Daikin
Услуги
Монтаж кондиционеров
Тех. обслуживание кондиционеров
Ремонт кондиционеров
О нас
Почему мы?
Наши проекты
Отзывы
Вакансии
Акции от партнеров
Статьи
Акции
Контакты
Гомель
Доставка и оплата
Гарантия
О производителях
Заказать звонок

★ ★ ★ ★

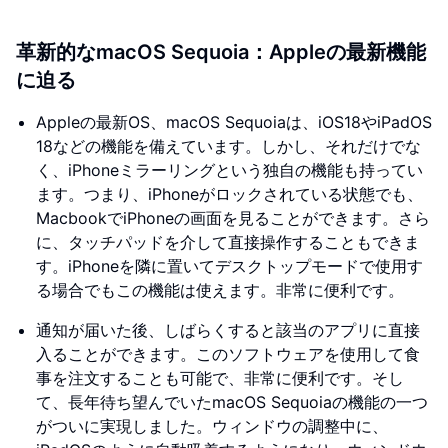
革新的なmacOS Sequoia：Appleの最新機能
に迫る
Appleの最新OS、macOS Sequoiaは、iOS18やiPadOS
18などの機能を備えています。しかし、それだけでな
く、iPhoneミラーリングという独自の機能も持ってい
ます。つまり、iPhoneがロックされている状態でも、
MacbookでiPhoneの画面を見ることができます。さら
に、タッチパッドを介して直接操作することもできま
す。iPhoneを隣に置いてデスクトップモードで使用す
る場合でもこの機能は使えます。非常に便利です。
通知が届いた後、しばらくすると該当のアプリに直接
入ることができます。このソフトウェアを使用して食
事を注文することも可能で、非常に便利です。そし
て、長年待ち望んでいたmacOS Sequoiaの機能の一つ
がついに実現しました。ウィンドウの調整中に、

★ ★ ★ ★

*WHAT TO PRODUCE:* Every line above that has the string "кондиционеров" needs to be copied.

*ANSWER SPACE:*
Монтаж кондиционеров
Тех. обслуживание кондиционеров
Ремонт кондиционеров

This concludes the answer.